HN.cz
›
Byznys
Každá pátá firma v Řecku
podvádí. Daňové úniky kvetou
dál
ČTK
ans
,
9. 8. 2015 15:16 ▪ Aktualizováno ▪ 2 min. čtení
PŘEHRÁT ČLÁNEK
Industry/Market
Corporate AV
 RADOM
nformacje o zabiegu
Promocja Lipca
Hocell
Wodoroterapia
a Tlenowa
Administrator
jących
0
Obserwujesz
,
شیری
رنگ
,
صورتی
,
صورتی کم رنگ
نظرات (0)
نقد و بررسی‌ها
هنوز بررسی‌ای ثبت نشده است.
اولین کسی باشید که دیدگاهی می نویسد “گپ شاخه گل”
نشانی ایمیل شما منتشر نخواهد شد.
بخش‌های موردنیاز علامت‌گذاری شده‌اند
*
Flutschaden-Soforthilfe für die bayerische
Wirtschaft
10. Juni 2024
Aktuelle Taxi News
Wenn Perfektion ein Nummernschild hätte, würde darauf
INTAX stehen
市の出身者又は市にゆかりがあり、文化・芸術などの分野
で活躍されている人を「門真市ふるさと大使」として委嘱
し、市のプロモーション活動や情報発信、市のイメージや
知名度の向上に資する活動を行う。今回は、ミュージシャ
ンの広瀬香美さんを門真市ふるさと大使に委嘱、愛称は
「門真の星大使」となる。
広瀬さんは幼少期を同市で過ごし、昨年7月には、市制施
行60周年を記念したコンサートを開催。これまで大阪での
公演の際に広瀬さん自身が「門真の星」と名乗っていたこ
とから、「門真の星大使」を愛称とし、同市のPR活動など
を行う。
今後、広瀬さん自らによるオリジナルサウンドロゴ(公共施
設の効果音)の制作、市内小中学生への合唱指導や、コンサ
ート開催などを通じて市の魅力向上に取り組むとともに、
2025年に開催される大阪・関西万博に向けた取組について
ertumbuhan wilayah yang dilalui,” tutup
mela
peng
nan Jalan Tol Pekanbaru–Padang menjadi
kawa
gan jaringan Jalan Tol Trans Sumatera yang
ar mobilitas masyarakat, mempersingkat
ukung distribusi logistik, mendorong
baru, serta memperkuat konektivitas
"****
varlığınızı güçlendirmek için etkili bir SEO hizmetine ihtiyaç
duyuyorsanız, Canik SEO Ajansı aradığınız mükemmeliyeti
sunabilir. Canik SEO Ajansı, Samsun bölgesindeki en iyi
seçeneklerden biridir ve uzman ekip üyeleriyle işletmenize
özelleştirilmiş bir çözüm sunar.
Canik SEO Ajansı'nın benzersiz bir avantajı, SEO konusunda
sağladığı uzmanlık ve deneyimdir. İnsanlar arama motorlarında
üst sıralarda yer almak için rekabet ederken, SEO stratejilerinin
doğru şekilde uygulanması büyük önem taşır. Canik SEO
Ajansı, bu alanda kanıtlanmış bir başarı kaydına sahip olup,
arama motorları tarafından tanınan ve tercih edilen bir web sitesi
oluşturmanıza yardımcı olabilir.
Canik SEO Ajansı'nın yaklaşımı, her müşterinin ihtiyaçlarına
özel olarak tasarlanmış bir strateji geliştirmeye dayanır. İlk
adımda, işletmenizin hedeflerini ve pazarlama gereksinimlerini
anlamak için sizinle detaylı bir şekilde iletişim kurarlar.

---

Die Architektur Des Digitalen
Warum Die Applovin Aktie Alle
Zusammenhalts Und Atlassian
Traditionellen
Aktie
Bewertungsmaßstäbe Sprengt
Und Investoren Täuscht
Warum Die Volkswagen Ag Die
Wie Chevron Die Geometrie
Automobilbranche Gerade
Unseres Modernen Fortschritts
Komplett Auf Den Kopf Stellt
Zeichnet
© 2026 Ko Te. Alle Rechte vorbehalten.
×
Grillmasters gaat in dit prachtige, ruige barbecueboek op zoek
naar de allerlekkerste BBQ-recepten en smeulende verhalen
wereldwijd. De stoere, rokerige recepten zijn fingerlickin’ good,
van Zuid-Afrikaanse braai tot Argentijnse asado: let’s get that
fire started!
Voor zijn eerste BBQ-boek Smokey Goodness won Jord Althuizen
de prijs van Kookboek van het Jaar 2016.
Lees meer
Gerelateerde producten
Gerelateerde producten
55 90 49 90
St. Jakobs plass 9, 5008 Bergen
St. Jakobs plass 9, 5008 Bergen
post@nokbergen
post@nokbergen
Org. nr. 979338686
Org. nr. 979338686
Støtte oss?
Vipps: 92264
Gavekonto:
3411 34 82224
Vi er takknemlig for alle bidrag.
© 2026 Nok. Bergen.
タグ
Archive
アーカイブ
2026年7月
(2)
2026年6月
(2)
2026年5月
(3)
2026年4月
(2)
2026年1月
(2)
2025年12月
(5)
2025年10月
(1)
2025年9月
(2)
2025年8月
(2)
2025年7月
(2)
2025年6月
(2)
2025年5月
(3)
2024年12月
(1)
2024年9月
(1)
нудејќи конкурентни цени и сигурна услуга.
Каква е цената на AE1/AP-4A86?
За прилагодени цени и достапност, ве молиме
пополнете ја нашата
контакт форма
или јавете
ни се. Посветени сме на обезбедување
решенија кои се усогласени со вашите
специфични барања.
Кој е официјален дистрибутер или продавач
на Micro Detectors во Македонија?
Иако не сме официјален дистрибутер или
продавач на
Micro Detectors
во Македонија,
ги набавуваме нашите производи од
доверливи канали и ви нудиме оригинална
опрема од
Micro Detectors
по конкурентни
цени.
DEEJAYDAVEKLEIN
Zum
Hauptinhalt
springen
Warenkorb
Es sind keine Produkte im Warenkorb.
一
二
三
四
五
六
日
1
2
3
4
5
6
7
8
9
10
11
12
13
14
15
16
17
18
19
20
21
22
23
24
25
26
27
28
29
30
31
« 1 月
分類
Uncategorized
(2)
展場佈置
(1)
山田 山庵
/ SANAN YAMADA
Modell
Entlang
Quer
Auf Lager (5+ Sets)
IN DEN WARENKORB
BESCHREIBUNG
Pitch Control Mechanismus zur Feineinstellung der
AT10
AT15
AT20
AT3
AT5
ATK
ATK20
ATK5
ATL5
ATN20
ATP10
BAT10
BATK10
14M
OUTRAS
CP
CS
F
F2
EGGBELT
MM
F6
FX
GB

PROBLEM REQUIREMENTS
Count lines, not occurrences: report how many lines in the entries above include the word "Македонија", as a number alone.

RESPONSE AREA
2